(Materials provided begins)

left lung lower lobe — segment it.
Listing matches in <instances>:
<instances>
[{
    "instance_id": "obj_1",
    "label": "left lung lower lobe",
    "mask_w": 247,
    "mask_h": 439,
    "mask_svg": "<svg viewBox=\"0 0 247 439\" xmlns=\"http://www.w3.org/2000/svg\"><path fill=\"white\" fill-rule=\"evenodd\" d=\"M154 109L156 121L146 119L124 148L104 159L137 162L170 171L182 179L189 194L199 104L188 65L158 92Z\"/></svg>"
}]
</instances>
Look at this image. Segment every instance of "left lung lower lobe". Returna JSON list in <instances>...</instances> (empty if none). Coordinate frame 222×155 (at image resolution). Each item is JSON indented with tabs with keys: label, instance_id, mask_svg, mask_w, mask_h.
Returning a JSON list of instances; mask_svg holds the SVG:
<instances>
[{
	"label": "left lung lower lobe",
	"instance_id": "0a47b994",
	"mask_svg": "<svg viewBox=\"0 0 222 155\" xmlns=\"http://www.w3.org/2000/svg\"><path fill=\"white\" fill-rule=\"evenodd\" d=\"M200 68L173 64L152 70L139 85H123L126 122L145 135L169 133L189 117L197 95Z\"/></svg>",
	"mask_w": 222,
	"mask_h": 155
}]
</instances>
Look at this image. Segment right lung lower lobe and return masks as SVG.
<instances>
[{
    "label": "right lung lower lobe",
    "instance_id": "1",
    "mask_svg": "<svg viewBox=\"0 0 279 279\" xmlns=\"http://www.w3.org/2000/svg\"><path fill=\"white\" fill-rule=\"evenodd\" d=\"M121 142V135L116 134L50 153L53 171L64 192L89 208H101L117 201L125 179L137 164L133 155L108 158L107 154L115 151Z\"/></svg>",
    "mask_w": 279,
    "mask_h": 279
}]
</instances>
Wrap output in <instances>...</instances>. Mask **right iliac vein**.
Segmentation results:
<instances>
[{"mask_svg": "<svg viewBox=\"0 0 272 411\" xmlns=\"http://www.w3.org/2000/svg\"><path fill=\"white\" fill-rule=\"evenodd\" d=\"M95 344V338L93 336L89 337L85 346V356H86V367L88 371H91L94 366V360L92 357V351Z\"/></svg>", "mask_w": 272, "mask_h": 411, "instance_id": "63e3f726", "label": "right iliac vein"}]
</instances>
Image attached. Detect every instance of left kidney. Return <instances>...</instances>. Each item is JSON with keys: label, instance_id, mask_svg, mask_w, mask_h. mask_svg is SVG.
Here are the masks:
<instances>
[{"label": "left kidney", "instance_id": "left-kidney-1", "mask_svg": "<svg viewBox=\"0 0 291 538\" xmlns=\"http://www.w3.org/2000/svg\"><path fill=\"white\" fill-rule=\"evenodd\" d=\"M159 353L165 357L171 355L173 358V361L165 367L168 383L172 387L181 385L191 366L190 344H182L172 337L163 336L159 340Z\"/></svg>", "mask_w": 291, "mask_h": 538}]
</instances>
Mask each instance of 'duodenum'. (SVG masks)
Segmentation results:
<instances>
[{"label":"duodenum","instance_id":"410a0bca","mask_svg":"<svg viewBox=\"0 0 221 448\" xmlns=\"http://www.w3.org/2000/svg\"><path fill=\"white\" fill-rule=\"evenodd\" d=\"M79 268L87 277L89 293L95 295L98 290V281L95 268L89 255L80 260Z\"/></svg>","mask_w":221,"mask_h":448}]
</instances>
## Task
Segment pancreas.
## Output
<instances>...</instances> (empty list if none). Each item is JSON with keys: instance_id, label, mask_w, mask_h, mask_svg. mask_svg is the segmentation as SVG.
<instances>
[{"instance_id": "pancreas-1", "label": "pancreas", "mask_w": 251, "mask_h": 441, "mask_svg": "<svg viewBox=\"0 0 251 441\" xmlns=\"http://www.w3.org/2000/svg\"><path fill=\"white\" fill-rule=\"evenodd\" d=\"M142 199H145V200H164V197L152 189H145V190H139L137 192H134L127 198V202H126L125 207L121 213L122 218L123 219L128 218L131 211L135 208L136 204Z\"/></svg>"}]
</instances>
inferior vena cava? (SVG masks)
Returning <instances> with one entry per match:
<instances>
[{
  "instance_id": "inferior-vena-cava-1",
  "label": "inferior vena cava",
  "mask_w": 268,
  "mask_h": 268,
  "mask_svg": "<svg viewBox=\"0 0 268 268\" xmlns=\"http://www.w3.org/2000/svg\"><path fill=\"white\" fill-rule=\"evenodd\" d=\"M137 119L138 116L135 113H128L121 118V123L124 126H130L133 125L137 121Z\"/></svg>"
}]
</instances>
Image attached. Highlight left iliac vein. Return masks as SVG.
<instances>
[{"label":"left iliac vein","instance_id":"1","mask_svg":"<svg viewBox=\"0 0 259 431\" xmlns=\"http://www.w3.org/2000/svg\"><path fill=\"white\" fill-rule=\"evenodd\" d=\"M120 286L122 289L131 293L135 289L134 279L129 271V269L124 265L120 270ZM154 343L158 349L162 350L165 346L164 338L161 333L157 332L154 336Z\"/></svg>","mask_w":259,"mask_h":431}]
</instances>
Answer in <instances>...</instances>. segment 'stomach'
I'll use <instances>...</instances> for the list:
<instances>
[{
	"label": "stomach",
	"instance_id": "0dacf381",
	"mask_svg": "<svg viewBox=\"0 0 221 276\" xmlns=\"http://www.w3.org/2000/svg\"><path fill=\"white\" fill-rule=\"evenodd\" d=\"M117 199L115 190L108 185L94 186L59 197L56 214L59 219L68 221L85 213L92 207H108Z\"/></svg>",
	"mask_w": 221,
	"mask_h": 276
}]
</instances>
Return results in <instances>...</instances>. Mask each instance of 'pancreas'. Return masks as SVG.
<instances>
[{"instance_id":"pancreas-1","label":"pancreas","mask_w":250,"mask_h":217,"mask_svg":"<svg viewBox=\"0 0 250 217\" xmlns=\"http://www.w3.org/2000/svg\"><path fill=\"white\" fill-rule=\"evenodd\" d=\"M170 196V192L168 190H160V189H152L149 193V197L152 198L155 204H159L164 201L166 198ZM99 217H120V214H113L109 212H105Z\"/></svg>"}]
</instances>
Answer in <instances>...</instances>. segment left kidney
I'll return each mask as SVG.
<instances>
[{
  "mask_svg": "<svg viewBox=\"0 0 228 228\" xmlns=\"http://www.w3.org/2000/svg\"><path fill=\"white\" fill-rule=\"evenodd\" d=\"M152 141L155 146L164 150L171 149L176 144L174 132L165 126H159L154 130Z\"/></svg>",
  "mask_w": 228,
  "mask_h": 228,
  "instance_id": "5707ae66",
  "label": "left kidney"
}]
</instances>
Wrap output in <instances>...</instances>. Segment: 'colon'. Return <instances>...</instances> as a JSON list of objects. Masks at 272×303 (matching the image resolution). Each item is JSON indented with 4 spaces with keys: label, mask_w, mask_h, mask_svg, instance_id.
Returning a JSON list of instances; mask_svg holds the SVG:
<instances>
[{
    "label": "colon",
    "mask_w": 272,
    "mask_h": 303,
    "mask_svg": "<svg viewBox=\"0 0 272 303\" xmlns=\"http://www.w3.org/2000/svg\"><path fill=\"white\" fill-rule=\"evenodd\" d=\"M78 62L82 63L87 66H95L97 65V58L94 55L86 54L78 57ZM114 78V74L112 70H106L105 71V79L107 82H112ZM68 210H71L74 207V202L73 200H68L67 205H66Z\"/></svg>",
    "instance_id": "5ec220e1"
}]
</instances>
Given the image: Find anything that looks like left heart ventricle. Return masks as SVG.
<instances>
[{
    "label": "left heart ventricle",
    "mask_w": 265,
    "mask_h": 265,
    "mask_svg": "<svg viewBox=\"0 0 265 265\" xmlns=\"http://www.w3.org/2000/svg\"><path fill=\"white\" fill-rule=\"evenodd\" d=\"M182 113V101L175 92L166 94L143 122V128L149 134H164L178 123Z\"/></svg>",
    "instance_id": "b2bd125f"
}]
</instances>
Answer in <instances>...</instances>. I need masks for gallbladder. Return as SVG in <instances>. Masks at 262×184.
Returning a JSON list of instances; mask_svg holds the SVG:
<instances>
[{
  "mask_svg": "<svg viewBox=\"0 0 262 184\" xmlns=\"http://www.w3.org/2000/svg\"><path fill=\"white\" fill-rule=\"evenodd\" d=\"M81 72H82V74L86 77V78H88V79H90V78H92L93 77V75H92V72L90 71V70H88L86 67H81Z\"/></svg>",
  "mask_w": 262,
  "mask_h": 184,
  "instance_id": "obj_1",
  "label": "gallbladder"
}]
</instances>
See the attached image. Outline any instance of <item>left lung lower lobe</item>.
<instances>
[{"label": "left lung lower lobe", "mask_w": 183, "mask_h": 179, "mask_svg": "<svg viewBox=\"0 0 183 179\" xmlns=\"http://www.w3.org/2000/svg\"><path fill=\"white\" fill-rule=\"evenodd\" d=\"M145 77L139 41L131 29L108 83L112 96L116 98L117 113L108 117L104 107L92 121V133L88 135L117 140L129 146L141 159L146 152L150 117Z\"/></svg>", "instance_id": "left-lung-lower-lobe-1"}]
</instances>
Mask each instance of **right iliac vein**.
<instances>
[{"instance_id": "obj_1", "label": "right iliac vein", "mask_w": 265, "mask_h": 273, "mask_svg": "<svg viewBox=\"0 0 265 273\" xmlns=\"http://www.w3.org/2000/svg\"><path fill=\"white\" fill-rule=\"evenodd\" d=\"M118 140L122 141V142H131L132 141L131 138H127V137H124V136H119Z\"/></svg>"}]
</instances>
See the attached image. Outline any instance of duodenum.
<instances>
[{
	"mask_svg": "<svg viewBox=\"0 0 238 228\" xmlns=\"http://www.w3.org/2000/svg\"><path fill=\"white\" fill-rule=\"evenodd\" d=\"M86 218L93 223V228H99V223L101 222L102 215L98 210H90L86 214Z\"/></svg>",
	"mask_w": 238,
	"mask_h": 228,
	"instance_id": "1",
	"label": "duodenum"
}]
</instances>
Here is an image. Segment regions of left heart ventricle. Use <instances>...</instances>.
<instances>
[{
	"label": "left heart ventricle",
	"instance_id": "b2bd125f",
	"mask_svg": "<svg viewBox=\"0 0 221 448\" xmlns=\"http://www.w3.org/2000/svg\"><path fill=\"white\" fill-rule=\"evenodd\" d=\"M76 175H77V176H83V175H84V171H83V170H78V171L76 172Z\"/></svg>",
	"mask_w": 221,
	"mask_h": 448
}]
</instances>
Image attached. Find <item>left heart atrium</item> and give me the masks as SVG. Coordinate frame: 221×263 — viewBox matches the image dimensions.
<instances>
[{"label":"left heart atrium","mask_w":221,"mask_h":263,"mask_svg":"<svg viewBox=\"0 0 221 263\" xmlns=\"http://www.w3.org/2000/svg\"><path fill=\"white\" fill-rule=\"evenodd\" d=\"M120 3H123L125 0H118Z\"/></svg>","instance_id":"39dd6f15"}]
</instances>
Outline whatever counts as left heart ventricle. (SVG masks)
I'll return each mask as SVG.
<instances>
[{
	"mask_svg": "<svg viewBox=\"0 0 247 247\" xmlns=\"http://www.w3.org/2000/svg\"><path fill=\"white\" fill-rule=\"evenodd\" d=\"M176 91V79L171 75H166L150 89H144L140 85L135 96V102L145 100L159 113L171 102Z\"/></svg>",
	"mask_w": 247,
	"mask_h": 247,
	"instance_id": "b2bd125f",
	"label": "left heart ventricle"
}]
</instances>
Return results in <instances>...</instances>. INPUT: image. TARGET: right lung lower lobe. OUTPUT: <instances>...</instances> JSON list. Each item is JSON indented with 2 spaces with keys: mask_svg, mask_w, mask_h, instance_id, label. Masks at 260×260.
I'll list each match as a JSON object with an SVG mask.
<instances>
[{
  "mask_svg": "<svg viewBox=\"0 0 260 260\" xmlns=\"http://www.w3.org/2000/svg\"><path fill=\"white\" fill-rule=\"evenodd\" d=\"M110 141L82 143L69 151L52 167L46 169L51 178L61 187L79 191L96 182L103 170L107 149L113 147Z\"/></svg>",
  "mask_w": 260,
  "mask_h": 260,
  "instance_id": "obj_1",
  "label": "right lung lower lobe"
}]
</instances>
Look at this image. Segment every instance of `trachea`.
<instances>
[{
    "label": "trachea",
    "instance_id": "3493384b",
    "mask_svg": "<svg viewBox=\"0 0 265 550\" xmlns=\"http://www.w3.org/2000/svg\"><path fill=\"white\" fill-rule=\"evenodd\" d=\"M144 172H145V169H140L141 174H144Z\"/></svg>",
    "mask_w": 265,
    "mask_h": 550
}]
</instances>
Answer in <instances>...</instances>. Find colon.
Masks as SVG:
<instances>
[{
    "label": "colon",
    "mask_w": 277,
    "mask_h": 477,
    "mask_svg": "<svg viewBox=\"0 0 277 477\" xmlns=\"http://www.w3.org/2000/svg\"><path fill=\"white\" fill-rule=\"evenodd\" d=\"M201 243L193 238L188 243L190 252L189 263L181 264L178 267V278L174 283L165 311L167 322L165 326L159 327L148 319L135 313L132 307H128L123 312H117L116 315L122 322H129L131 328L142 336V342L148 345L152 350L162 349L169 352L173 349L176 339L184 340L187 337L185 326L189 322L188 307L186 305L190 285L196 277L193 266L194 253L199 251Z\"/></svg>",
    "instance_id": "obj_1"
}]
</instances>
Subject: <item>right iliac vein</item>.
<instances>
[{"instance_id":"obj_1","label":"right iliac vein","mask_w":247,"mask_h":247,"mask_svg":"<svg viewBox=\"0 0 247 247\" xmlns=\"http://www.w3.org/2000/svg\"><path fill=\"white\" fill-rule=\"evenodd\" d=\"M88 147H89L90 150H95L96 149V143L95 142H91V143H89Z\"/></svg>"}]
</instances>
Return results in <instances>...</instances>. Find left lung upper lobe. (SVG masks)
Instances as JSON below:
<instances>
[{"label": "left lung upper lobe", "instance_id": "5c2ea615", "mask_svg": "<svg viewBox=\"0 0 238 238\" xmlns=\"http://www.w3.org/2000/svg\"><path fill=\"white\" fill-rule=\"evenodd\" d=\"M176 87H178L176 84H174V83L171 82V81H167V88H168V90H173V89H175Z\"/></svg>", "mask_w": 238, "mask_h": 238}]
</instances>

(Materials provided ends)

• Your task: Could you write out, exactly, each line of the data above from the one containing "Return results in <instances>...</instances>. Find" through the last, including both?

• Answer box:
Return results in <instances>...</instances>. Find left lung upper lobe. (SVG masks)
Instances as JSON below:
<instances>
[{"label": "left lung upper lobe", "instance_id": "5c2ea615", "mask_svg": "<svg viewBox=\"0 0 238 238\" xmlns=\"http://www.w3.org/2000/svg\"><path fill=\"white\" fill-rule=\"evenodd\" d=\"M176 87H178L176 84H174V83L171 82V81H167V88H168V90H173V89H175Z\"/></svg>", "mask_w": 238, "mask_h": 238}]
</instances>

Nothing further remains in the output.